Lagoon 37

Development
- Designer: Van Peteghem/Lauriot-Prevost
- Location: France
- Year: 1991
- No. built: 41
- Builders: Jeanneau TPI Composites Construction Navale Bordeaux Lagoon Catamaran
- Role: Cruisers
- Name: Lagoon 37

Boat
- Displacement: 11,833 lb (5,367 kg)
- Draft: 4.00 ft (1.22 m)

Hull
- Type: catamaran
- Construction: fiberglass
- LOA: 36.75 ft (11.20 m)
- LWL: 33.33 ft (10.16 m)
- Beam: 20.00 ft (6.10 m)
- Engine: dual Perkins Engines or Yanmar diesel engines

Hull appendages
- Keel: fin keel
- Rudder: twin spade-type rudders

Rig
- Rig type: Bermuda rig

Sails
- Sailplan: fractional rigged sloop
- Total sail area: 839.00 sq ft (77.946 m^{2})

= Lagoon 37 =

Sailboat class

The Lagoon 37 is a French catamaran sailboat that was designed by Van Peteghem/Lauriot-Prevost as a cruiser and first built in 1991.

==Production==
The design was initially built by Jeanneau in France, through a new division, Lagoon catamaran, which later became part of Construction Navale Bordeaux (CNB) and then the Beneteau Group. In the United States it was produced by TPI Composites. A total of 41 boats were built between 1991 and 1998, but it is now out of production.

==Design==
The Lagoon 37 is a recreational catamaran, built predominantly of balsa-cored bi and triaxial cloth fiberglass, with isophthalic resin.
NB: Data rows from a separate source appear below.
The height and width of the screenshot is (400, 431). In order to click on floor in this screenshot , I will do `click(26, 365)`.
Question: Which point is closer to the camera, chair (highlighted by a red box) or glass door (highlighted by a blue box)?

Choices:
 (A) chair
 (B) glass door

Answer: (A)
It has a 7/8 fractional sloop rig. The hulls have raked stems, reverse transoms with steps to swimming platforms, twin internally mounted spade-type rudders controlled by a wheel and fixed fin keels. It displaces 11833 lb and carries no ballast.

The boat has a draft of 4.00 ft with the standard keels.
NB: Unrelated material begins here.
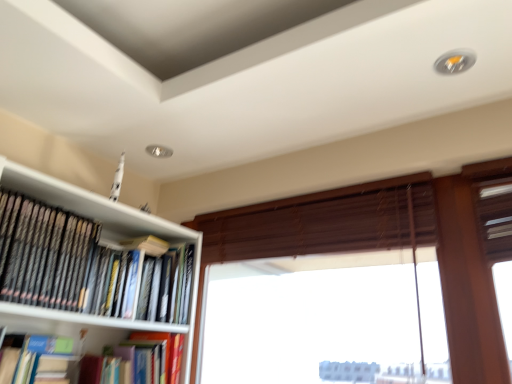 Question: From the image's perspective, is black matte bookshelf at upper left, which is the 1th book in top-to-bottom order, positioned above or below hardcover book at center, acting as the third book starting from the top?

Choices:
 (A) above
 (B) below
The boat is fitted with twin British Perkins Engines or Japanese Yanmar diesel engines, for docking and maneuvering. The fuel tank holds 52 u.s.gal and the fresh water tank has a capacity of 100 u.s.gal.

The design has sleeping accommodation for six people, with two central cabins and a cabin in the port pontoon, each with a double berth. There is a central salon with an eight-seat U-shaped settee. The galley is located in the port pontoon, amidships. The galley has an island configuration and is equipped with a three-burner stove, an ice box and double sinks. The head is located aft in the starboard pontoon and includes a shower.
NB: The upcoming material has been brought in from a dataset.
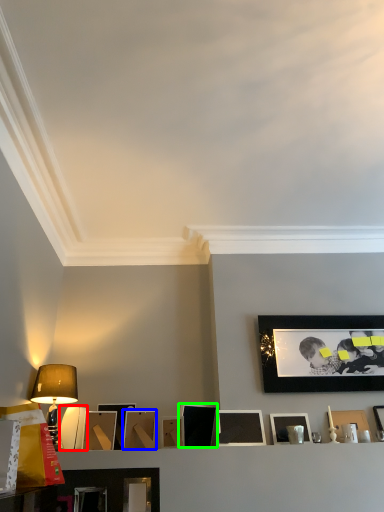 Question: Which object is positioned farthest from picture frame (highlighted by a red box)? Select from picture frame (highlighted by a blue box) and picture frame (highlighted by a green box).

Choices:
 (A) picture frame
 (B) picture frame

Answer: (B)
For sailing downwind the design may be equipped with a symmetrical spinnaker.

The design has a hull speed of 7.74 kn.

==Operational history==
In a review Chris Caswell stated, "probably the biggest surprise to monohull sailors is that the Lagoon 37 doesn't give up any windward ability. With a pair of NACA-shaped fin keels, our 37 sailed just as high as several modern monohulls, made a steady nine knots in the 18-knot apparent wind, and tacked through 90 degrees. Off the wind, of course, the cat was quick and the speedometer showed bursts as high as 15 knots without any effort."

In a Sailing Magazine review, naval architect Robert Perry wrote, "the Lagoon 37 appears to be a clean and refined cat with careful attention paid to styling. You certainly cannot base this appreciation on the profile of the cat alone. In profile, without any indication of the tremendous beam, almost any cat will look very high and top-heavy. But if you can view the Lagoon from about 30 degrees off the bow, the height of the house is diminished and you have a handsome, if somewhat spacey-looking, boat."